GTx has partnered Acapodene, known generically as toremifene citrate, with Ipsen, with $12m in milestones due on approval in the ADT indication and royalties ranging from the mid-teens to mid-twenties. That milestone on approval would undoubtedly be a help for a company with an estimated $44m in cash at the end of 2009, but as a sustained revenue stream the European business is small potatoes.
Ipsen is expected to book $22m in Acapodene sales in 2014, according to EvaluatePharma consensus forecasts. By comparison, those forecasts in June 2009, prior to the FDA decision, estimated $357m in sales, all in the US, for GTx.

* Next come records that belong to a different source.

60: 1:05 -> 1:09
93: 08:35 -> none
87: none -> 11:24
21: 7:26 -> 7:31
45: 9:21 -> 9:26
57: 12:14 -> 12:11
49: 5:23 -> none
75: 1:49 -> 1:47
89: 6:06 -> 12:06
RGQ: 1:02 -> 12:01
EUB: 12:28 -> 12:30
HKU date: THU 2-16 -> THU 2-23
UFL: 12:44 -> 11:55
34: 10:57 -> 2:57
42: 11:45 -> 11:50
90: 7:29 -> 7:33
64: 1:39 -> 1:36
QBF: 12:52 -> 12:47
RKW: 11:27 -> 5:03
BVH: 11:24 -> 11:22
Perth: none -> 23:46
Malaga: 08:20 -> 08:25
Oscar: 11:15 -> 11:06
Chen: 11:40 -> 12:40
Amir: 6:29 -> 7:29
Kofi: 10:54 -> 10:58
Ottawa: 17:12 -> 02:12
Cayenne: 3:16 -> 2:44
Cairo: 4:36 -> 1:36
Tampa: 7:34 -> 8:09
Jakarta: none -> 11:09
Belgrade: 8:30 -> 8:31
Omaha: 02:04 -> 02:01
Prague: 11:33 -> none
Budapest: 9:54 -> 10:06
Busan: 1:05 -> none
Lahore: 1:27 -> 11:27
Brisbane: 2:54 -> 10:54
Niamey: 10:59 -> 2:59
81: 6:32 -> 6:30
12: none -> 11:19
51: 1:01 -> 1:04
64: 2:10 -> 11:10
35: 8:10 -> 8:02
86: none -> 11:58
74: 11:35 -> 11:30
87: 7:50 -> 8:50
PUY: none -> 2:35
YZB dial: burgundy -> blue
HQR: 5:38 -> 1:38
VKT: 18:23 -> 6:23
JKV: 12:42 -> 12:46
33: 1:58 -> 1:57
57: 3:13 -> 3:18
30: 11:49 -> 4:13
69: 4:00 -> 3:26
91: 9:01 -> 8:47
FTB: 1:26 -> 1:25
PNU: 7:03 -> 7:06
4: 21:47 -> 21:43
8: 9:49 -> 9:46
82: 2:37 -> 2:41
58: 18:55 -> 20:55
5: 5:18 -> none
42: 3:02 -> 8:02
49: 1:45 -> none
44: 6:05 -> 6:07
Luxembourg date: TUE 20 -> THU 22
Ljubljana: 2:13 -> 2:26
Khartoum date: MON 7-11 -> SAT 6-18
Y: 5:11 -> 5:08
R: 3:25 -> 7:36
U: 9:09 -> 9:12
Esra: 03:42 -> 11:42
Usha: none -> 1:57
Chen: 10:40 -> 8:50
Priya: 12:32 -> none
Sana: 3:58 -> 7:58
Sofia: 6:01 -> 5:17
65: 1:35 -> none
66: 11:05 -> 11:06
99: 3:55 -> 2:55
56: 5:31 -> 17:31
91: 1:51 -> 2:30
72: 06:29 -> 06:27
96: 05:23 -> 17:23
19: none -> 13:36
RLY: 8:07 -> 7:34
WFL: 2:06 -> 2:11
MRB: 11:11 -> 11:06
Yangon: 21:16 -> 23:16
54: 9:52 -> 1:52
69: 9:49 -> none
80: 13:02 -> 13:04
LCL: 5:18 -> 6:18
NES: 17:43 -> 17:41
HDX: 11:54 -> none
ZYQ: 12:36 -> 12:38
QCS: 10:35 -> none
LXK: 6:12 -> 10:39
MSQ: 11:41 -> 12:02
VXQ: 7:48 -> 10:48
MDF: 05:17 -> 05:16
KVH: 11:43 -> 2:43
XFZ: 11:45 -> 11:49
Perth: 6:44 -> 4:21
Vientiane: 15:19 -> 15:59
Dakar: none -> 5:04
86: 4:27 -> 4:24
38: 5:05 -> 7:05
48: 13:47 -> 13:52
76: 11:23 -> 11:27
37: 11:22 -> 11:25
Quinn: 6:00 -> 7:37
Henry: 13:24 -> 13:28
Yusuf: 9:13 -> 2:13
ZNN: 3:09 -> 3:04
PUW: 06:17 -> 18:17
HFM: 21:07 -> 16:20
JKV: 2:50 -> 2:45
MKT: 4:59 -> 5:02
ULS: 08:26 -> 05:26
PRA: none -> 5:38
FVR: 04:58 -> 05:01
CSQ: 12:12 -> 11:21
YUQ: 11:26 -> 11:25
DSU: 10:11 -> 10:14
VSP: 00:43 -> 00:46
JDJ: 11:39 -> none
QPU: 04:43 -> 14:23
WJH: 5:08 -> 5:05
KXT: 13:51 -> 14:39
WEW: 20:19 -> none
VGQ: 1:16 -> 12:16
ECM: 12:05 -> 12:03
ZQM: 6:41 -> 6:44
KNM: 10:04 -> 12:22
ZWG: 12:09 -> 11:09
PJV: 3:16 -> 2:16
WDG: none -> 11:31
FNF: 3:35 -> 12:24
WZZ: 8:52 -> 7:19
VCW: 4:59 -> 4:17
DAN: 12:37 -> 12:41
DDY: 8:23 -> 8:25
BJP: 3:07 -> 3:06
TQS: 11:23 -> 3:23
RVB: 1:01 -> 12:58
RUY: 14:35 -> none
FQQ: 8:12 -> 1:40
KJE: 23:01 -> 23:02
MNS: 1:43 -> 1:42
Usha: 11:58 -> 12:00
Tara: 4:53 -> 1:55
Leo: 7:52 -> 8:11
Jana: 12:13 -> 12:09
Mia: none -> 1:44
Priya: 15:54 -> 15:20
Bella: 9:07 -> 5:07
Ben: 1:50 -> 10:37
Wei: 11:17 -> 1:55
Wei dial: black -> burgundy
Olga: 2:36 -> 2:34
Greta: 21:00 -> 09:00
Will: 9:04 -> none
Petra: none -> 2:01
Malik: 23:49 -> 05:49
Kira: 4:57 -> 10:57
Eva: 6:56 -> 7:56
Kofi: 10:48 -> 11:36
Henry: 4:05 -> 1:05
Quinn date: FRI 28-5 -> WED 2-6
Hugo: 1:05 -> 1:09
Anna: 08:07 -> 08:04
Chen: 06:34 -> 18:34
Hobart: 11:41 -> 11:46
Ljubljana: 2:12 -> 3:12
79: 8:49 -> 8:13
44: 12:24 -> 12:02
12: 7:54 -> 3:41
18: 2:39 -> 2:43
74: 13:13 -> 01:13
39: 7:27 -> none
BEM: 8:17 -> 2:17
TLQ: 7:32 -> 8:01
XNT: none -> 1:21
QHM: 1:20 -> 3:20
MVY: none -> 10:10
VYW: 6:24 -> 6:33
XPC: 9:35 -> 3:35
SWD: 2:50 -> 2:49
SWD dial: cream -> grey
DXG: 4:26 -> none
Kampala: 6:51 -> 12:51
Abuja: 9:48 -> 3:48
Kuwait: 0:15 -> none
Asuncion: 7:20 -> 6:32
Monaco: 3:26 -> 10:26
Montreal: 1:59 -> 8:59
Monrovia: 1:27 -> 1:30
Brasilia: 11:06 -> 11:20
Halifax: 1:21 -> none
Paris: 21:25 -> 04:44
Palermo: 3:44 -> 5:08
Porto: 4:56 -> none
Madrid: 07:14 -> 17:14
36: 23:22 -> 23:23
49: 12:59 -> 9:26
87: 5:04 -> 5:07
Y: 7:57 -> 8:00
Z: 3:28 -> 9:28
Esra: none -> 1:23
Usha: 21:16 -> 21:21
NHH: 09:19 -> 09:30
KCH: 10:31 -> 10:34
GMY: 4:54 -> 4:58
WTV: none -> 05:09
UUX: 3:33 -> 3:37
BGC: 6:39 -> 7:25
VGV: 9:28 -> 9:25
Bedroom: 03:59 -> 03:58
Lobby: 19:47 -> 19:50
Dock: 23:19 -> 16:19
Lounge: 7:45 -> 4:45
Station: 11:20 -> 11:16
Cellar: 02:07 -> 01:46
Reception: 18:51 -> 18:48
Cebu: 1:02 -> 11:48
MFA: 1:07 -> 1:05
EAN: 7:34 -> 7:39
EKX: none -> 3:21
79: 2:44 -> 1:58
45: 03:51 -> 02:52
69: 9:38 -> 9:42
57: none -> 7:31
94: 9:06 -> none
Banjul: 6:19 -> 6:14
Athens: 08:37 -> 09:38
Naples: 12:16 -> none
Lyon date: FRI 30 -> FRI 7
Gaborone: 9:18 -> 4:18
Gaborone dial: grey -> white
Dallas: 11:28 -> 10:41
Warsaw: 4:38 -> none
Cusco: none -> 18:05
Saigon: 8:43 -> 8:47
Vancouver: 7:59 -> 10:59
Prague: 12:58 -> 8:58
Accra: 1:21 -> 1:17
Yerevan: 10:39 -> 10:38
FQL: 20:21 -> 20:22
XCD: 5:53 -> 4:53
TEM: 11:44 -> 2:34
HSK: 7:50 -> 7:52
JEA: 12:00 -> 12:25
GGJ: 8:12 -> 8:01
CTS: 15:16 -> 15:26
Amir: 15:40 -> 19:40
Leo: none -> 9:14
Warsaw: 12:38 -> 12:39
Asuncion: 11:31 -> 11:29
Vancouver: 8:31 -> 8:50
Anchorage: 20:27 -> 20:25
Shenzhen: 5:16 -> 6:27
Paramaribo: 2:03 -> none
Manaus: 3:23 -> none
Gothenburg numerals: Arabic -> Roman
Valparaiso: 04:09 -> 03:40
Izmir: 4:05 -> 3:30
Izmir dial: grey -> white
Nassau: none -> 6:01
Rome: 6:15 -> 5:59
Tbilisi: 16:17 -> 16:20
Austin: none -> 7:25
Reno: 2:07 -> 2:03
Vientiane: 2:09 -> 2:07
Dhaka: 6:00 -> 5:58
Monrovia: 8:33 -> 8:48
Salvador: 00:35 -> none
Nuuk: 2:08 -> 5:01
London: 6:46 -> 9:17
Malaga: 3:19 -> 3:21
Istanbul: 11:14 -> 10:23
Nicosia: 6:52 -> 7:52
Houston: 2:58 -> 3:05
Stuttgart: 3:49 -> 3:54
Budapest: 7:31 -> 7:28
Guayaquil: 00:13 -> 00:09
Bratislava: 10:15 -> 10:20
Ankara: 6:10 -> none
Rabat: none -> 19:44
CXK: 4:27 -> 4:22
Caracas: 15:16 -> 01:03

In the wake of the FDA complete response letter, GTx tried to reduce its estimated cash burn of $54m in 2009 by sacking 28% of its workforce in December. However, those savings may pale in comparison to the $30m-$35m of another phase III trial.
The FDA’s two concerns with the trials in the 80mg dose were on survival and disease progression and on venous thromboembolic events. The lower 20mg dose in the prevention trial could conceivably raise fewer safety concerns, but investors will not have a clear signal until the phase III readout.
Analysts who remain bullish on GTx point to earlier-phase candidates such as MK-2866, also known as ostarine, a selective androgen receptor modulator for wasting in partnership with Merck, and GTx-758, a hormone therapy for prostate cancer. However, Merck recently announced that it ended the partnership over MK-2866.
There is no doubt that a European approval of Acapodene would be a boost to GTx. However, the company will probably need more than the royalty income from the cancer drug to grow and thrive - a positive readout from the phase III trial in PIN would be a start.